Kyoto: Sanin Main line, Keifuku electric railroad Arashiyama main line

Tokyo: Yokosuka line, Tokyo Metro Fukutoshin line, Keio line, Chuo Line, Tobu Skytree line, Keisei Oshiage line, Rinki line, Yamanote, Joban line, Tokyo Metro Yurakucho line,Hanzomon Line


May 2017 (Wandering Leopard Pilgrimage)

  • Osaka to Namba – Midosuji Line, Subway Sennichimae line, Nankai line
  • Tokyo/Saitama – Toei Shinjuku line, Seibu Shinjuku line, Seibu Hajima line, Musashino line,
  • Yokohama – N’EX, Yokohama line (Avante), Tokyu Den en toshi line, Odakyu Enoshima line, Sagami railway main line (Yokohama station)


Wandering leopard and cub (Tokyo and Yokohama)

  • Narita Skyliner
  • Tokyo Metro Ginza Line
  • Chuo main line
  • Tokyo Metro Yurakucho line
  • Toei Oedo line (to shinjuku)
  • Tokyo Metro Hibiya line
  • Toei Mita line
  • Toei Asakusa line
  • Toei Shinjuku line
  • Tokyo Metro Marunochi line
  • Keio Line
  • Keio Inokashira line
  • Odakyu Odawara Line
  • Sobu line
  • Yurikamome line (Odaiba)
  • Toei Mita>Toei Asakusa>Keikyu main line (Yokohama)
  • Negishi line (Yokohama)
  • Tokyu Toyoko line (Yokohama)
  • Tokyo Meguro line (Yokohama)
  • Tokyo Metro Nanbuko line
  • Tokyo Metro Tozai line
  • Saikyo line
  • Hokuso line> Narita Sky access (Narita)

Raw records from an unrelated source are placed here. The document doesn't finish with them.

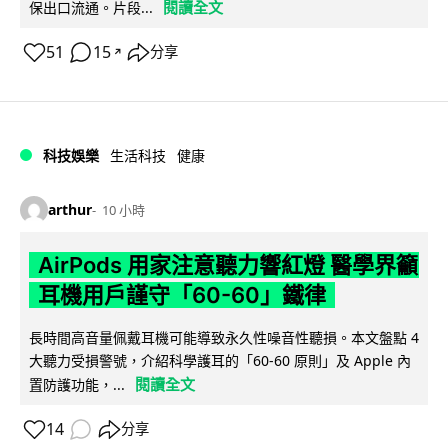
閱讀全文
保出口流通。片段...
51
15
分享
↗
科技娛樂
生活科技
健康
arthur
10 小時
AirPods 用家注意聽力響紅燈 醫學界籲
耳機用戶謹守「60-60」鐵律
長時間高音量佩戴耳機可能導致永久性噪音性聽損。本文盤點 4
大聽力受損警號，介紹科學護耳的「60-60 原則」及 Apple 內
閱讀全文
置防護功能，...
14
分享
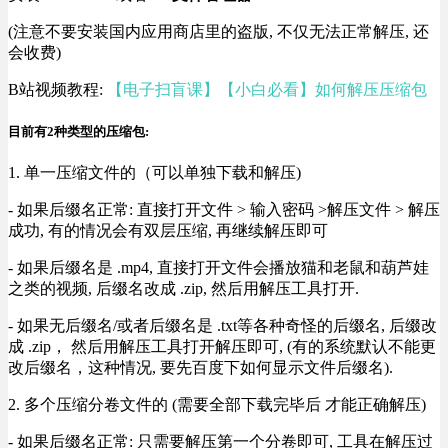
(注意不要安装国内应用商店里的盗版, 不仅无法正常解压, 还
会收费)
B站视频教程:
【电子扫盲课】【小白必看】如何解压压缩包
目前有2种类型的压缩包:
1. 单一压缩文件的（可以单独下载和解压)
- 如果后缀名正常: 直接打开文件 > 输入密码 >解压文件 > 解压
成功, 有的情况会有双层压缩, 再继续解压即可
- 如果后缀名是 .mp4, 直接打开文件会播放猫和老鼠和葫芦娃
之类的视频, 后缀名改成 .zip, 然后用解压工具打开.
- 如果无后缀名/或者后缀名是 .txt等各种奇怪的后缀名, 后缀改
成 .zip， 然后用解压工具打开解压即可, (有的系统默认不能更
改后缀名，这种情况, 要先百度下如何显示文件后缀名).
2. 多个压缩分卷文件的 (需要全部下载完毕后 才能正确解压)
- 如果后缀名正常: 只需要解压第一个分卷即可, 工具在解压过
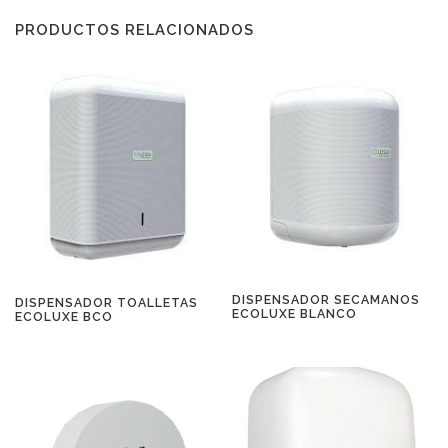
PRODUCTOS RELACIONADOS
DISPENSADOR SECAMANOS
DISPENSADOR TOALLETAS
ECOLUXE BLANCO
ECOLUXE BCO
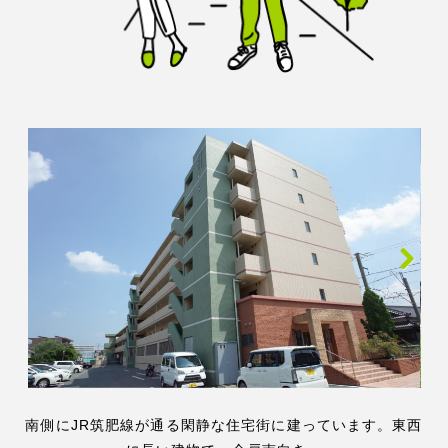
Next
南側にJR筑肥線が通る閑静な住宅街に建っています。東西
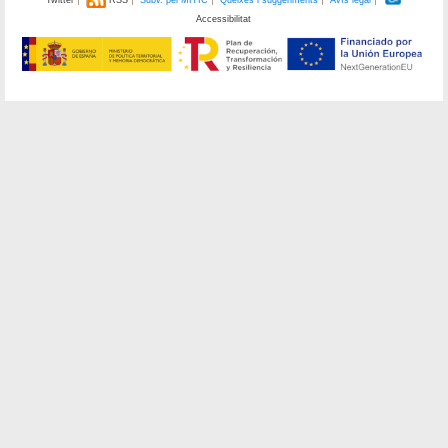
Accessibilitat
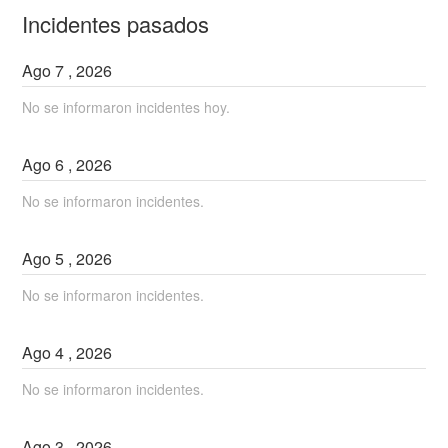
Incidentes pasados
Ago
7
,
2026
No se informaron incidentes hoy.
Ago
6
,
2026
No se informaron incidentes.
Ago
5
,
2026
No se informaron incidentes.
Ago
4
,
2026
No se informaron incidentes.
Ago
3
,
2026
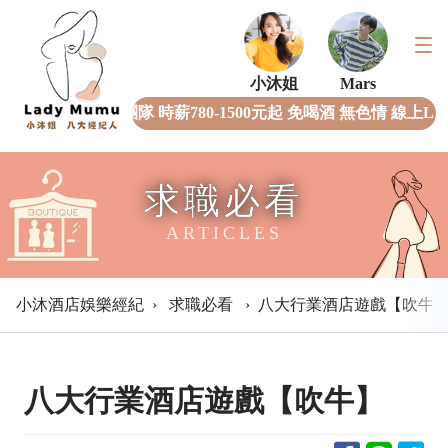
小沐姐
Mars
全女經紀團隊 時薪780-1500元起 免喝酒 無色情 線上L
求職必看
ARTICLES
小沐酒店娛樂經紀
›
求職必看
›
八大行業酒店遊戲【吹牛
八大行業酒店遊戲【吹牛】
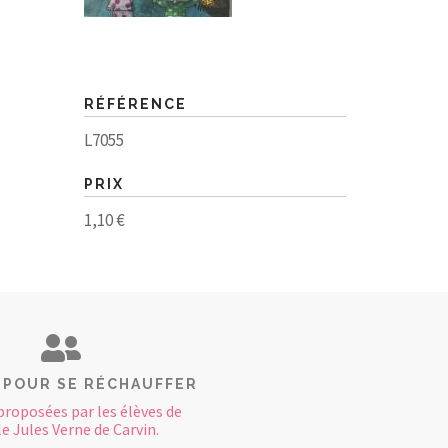
RÉFÉRENCE
L7055
PRIX
1,10 €
 POUR SE RÉCHAUFFER
proposées par les élèves de
le Jules Verne de Carvin.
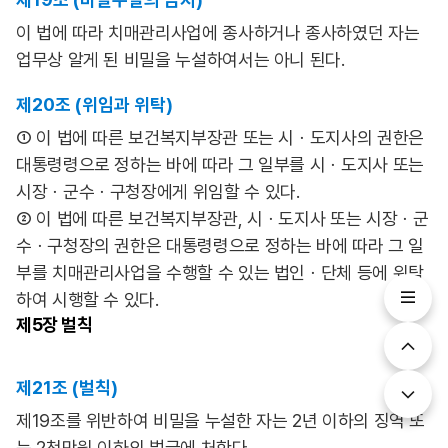
이 법에 따라 치매관리사업에 종사하거나 종사하였던 자는
업무상 알게 된 비밀을 누설하여서는 아니 된다.
제20조 (위임과 위탁)
① 이 법에 따른 보건복지부장관 또는 시ㆍ도지사의 권한은
대통령령으로 정하는 바에 따라 그 일부를 시ㆍ도지사 또는
시장ㆍ군수ㆍ구청장에게 위임할 수 있다.
② 이 법에 따른 보건복지부장관, 시ㆍ도지사 또는 시장ㆍ군
수ㆍ구청장의 권한은 대통령령으로 정하는 바에 따라 그 일
부를 치매관리사업을 수행할 수 있는 법인ㆍ단체 등에 위탁
하여 시행할 수 있다.
제5장
벌칙
제21조 (벌칙)
제19조를 위반하여 비밀을 누설한 자는 2년 이하의 징역 또
는 2천만원 이하의 벌금에 처한다.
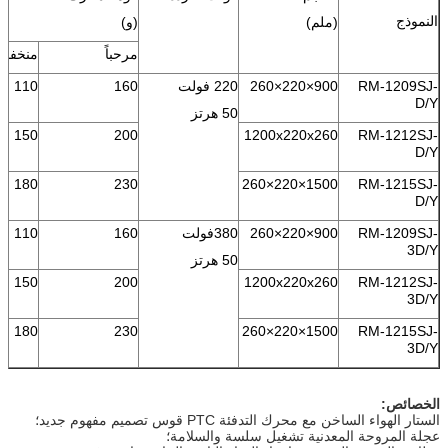
النموذج
(ملم)
(و)
مرحباً
منخفض
RM-1209SJ-
900×220×260
220 فولت
160
110
D/Y
50 هرتز
150
200
1200x220x260
RM-1212SJ-
D/Y
180
230
1500×220×260
RM-1215SJ-
D/Y
RM-1209SJ-
900×220×260
380فولت
160
110
3D/Y
50 هرتز
150
200
1200x220x260
RM-1212SJ-
3D/Y
180
230
1500×220×260
RM-1215SJ-
3D/Y
الخصائص:
الستار الهواء الساخن مع محرك التدفئة PTC قوس تصميم مفهوم جديد؛
عجلة المروحة المعدنية تشغيل سلسة والسلامة؛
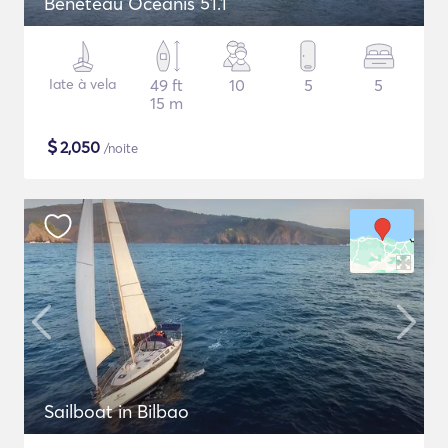
Beneteau Oceanis 51.1
Iate à vela
49 ft
10
5
5
15 m
$
2,050
/noite
Sailboat in Bilbao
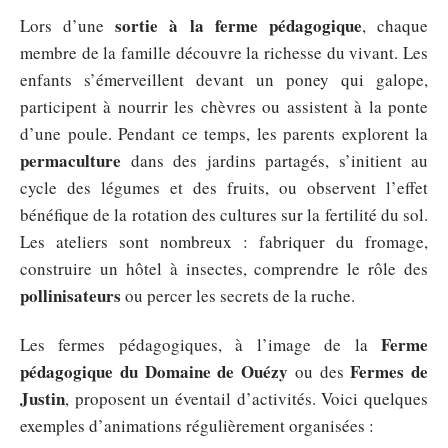
sortie à la ferme pédagogique
Lors d’une
, chaque
membre de la famille découvre la richesse du vivant. Les
enfants s’émerveillent devant un poney qui galope,
participent à nourrir les chèvres ou assistent à la ponte
d’une poule. Pendant ce temps, les parents explorent la
permaculture
dans des jardins partagés, s’initient au
cycle des légumes et des fruits, ou observent l’effet
bénéfique de la rotation des cultures sur la fertilité du sol.
Les ateliers sont nombreux : fabriquer du fromage,
construire un hôtel à insectes, comprendre le rôle des
pollinisateurs
ou percer les secrets de la ruche.
Ferme
Les fermes pédagogiques, à l’image de la
pédagogique du Domaine de Ouézy
Fermes de
ou des
Justin
, proposent un éventail d’activités. Voici quelques
exemples d’animations régulièrement organisées :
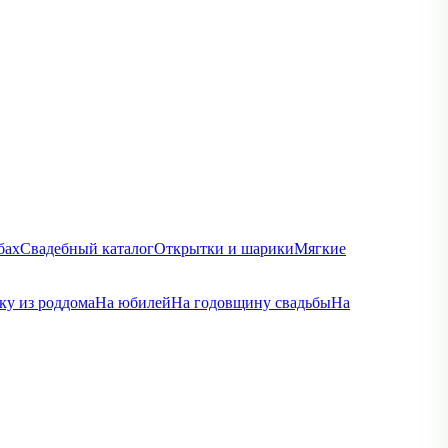
бах
Свадебный каталог
Открытки и шарики
Мягкие
ку из роддома
На юбилей
На годовщину свадьбы
На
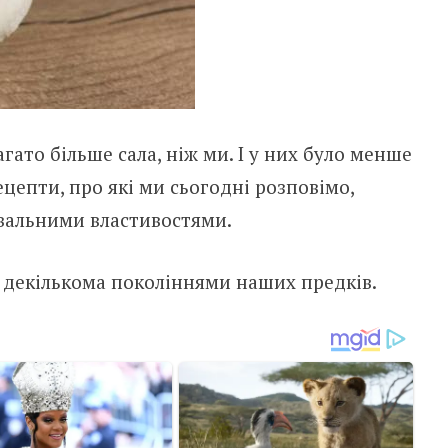
агато більше сала, ніж ми. І у них було менше
ецепти, про які ми сьогодні розповімо,
вальними властивостями.
і декількома поколіннями наших предків.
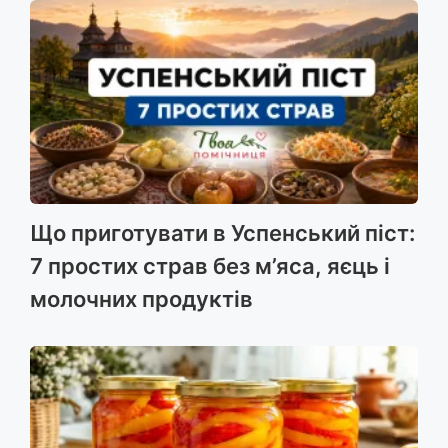
Що приготувати в Успенський піст:
7 простих страв без м’яса, яєць і
молочних продуктів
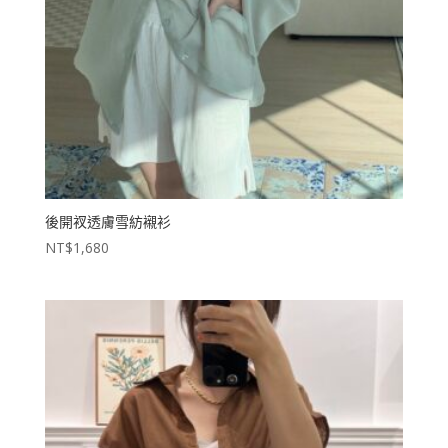
後開衩透膚雪紡襯衫
NT$
1,680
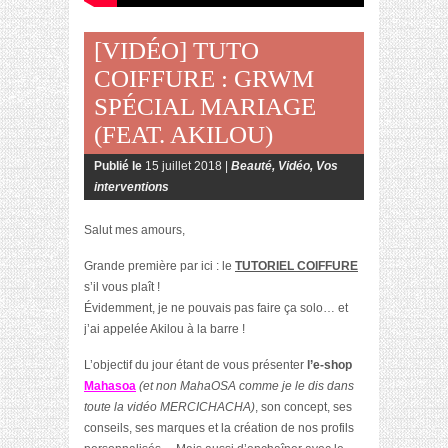
[VIDÉO] TUTO
COIFFURE : GRWM
SPÉCIAL MARIAGE
(FEAT. AKILOU)
Publié le
15 juillet 2018 |
Beauté
,
Vidéo
,
Vos
interventions
Salut mes amours,
Grande première par ici : le
TUTORIEL COIFFURE
s’il vous plaît !
Évidemment, je ne pouvais pas faire ça solo… et
j’ai appelée Akilou à la barre !
L’objectif du jour étant de vous présenter
l’e-shop
Mahasoa
(et non MahaOSA comme je le dis dans
toute la vidéo MERCICHACHA)
, son concept, ses
conseils, ses marques et la création de nos profils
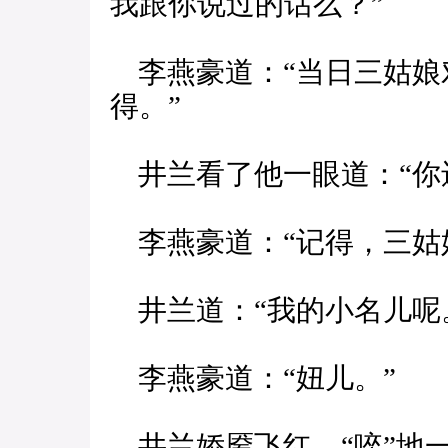
我跟你说过的话么？”
李燕豪道：“当日三姑娘
得。”
井兰看了他一眼道：“你
李燕豪道：“记得，三姑
井兰道：“我的小名儿呢
李燕豪道：“妞儿。”
井兰娇靥飞红，“啐”地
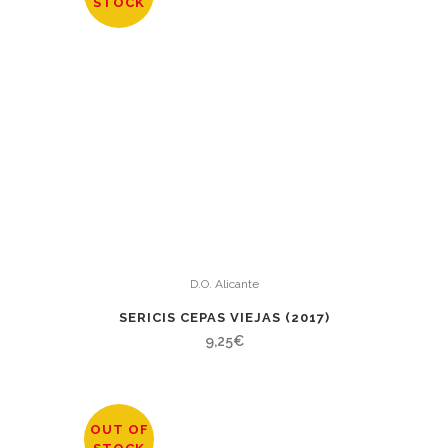
STOCK
D.O. Alicante
SERICIS CEPAS VIEJAS (2017)
9,25
€
OUT OF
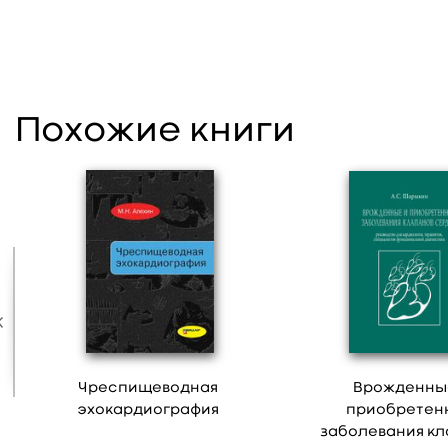
Похожие книги
Чреспищеводная
Врожденны
эхокардиография
приобретен
заболевания кл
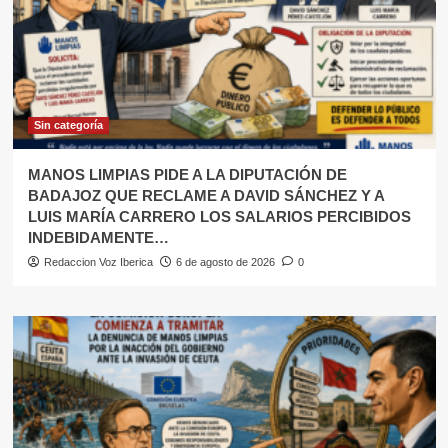
Sin categoría
MANOS LIMPIAS PIDE A LA DIPUTACIÓN DE
BADAJOZ QUE RECLAME A DAVID SÁNCHEZ Y A
LUIS MARÍA CARRERO LOS SALARIOS PERCIBIDOS
INDEBIDAMENTE…
Redaccion Voz Iberica
6 de agosto de 2026
0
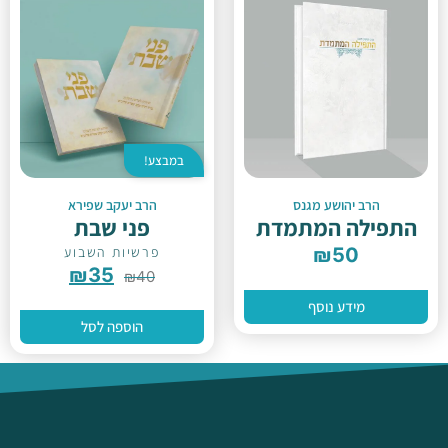
במבצע!
הרב יהושע מגנס
הרב יעקב שפירא
התפילה המתמדת
פני שבת
50
₪
פרשיות השבוע
₪
35
₪
40
מידע נוסף
הוספה לסל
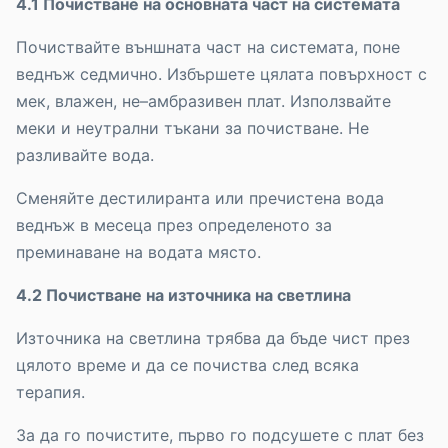
4.1 Почистване на основната част на системата
Почиствайте външната част на системата, поне
веднъж седмично. Избършете цялата повърхност с
мек, влажен, не–амбразивен плат. Използвайте
меки и неутрални тъкани за почистване. Не
разливайте вода.
Сменяйте дестилиранта или пречистена вода
веднъж в месеца през определеното за
преминаване на водата място.
4.2 Почистване на източника на светлина
Източника на светлина трябва да бъде чист през
цялото време и да се почиства след всяка
терапия.
За да го почистите, първо го подсушете с плат без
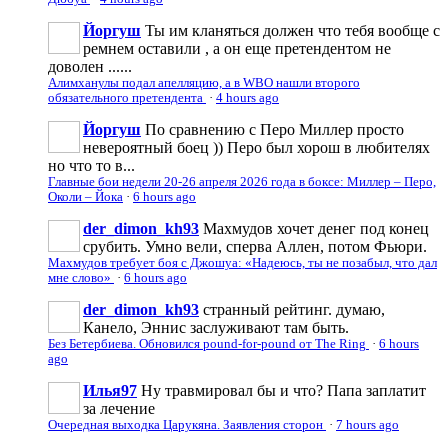
Йоргуш
Ты им кланяться должен что тебя вообще с
ремнем оставили , а он еще претендентом не
доволен ......
Алимханулы подал апелляцию, а в WBO нашли второго
обязательного претендента
·
4 hours ago
Йоргуш
По сравнению с Перо Миллер просто
невероятный боец )) Перо был хорош в любителях
но что то в...
Главные бои недели 20-26 апреля 2026 года в боксе: Миллер – Перо,
Околи – Йока
·
6 hours ago
der_dimon_kh93
Махмудов хочет денег под конец
срубить. Умно вели, сперва Аллен, потом Фьюри.
Махмудов требует боя с Джошуа: «Надеюсь, ты не позабыл, что дал
мне слово»
·
6 hours ago
der_dimon_kh93
странный рейтинг. думаю,
Канело, Эннис заслуживают там быть.
Без Бетербиева. Обновился pound-for-pound от The Ring
·
6 hours
ago
Илья97
Ну травмировал бы и что? Папа заплатит
за лечение
Очередная выходка Царукяна. Заявления сторон
·
7 hours ago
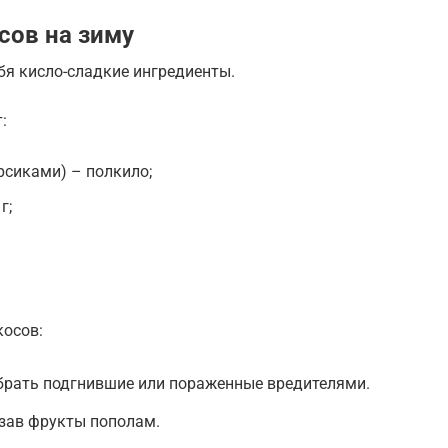
сов на зиму
бя кисло-сладкие ингредиенты.
:
рсиками) – полкило;
г;
косов:
брать подгнившие или пораженные вредителями.
езав фрукты пополам.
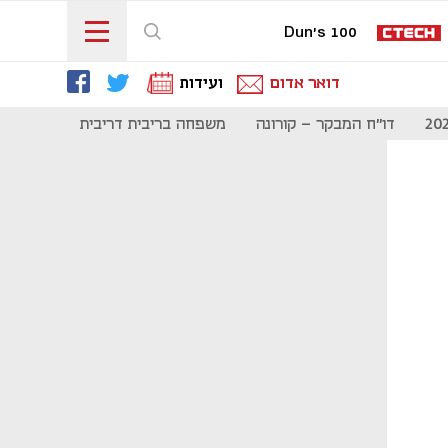
Dun's 100
דואר אדום
ועידות
דו"ח המבקר - קורונה
משפחה בריבית דריבית
תקשורת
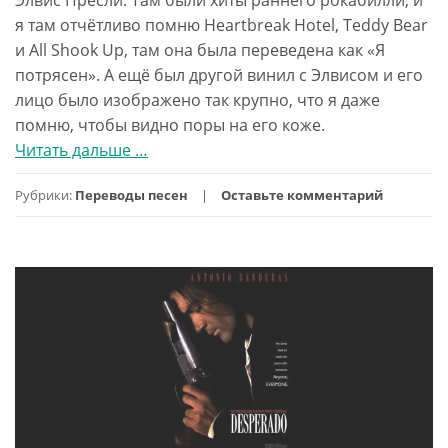
я там отчётливо помню Heartbreak Hotel, Teddy Bear
и All Shook Up, там она была переведена как «Я
потрясен». А ещё был другой винил с Элвисом и его
лицо было изображено так крупно, что я даже
помню, чтобы видно поры на его коже.
Читать дальше
проAll
…
Shook
Рубрики:
Переводы песен
Оставьте комментарий
Up
—
перевод
песни
Элвиса
Пресли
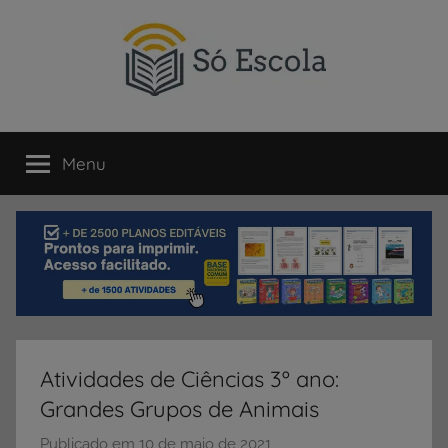
Pular
para
o
conteúdo
SÓ
Só
Escola
Menu
ESCOLA
é
um
portal
direcionado
ao
compartilhamento
de
atividades
educativas,
Atividades de Ciências 3º ano:
dicas
Grandes Grupos de Animais
de
ENEM
Publicado em
10 de maio de 2021
p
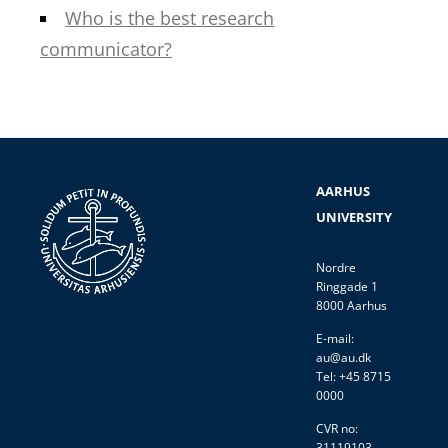
Who is the best research
communicator?
AARHUS
UNIVERSITY
Nordre
Ringgade 1
8000 Aarhus
E-mail:
au@au.dk
Tel: +45 8715
0000
CVR no:
31119103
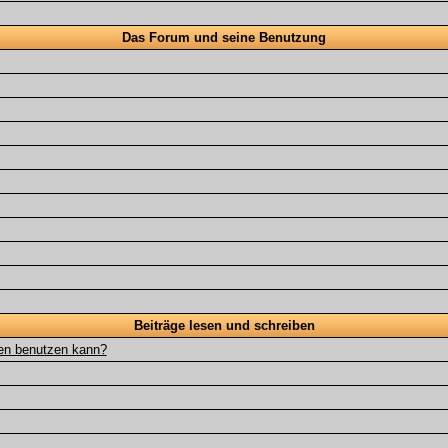
Das Forum und seine Benutzung
Beiträge lesen und schreiben
gen benutzen kann?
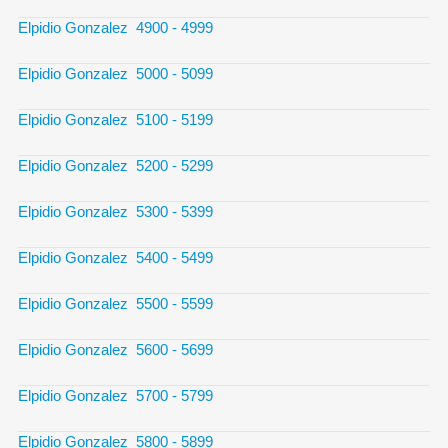
Elpidio Gonzalez 4900 - 4999
Elpidio Gonzalez 5000 - 5099
Elpidio Gonzalez 5100 - 5199
Elpidio Gonzalez 5200 - 5299
Elpidio Gonzalez 5300 - 5399
Elpidio Gonzalez 5400 - 5499
Elpidio Gonzalez 5500 - 5599
Elpidio Gonzalez 5600 - 5699
Elpidio Gonzalez 5700 - 5799
Elpidio Gonzalez 5800 - 5899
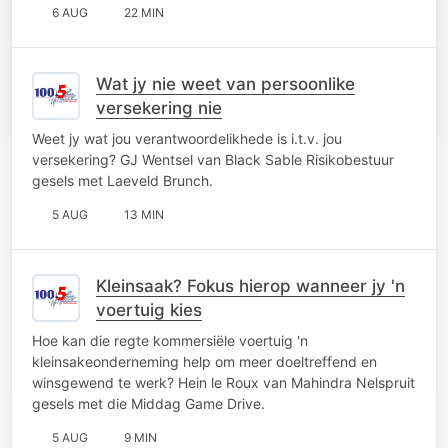
6 AUG
22 MIN
Wat jy nie weet van persoonlike
versekering nie
Weet jy wat jou verantwoordelikhede is i.t.v. jou
versekering? GJ Wentsel van Black Sable Risikobestuur
gesels met Laeveld Brunch.
5 AUG
13 MIN
Kleinsaak? Fokus hierop wanneer jy 'n
voertuig kies
Hoe kan die regte kommersiële voertuig 'n
kleinsakeonderneming help om meer doeltreffend en
winsgewend te werk? Hein le Roux van Mahindra Nelspruit
gesels met die Middag Game Drive.
5 AUG
9 MIN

Wandering Leopard Saga pt 3.

  • Tokyo Monorail
  • Keikyu Main line
  • Blue Line
  • Tsukuba Express
  • Musashino line
  • Saikyu line
  • Kawagoe line
  • Sobu main line
  • Sunrise Express
  • Subway Seishin Yamate line
  • Tokaido main line
  • Nara line
  • Minobu line

Since I was going from city to city, the shinkansen was used a lot and as much as possible. There were a few lines I really wanted to use. Tsukuba Express, Tokyo Monorail and Enoshima Monorail. Enoshima monorail did not happen as my friend picked me up and we drove to Enoshima island instead.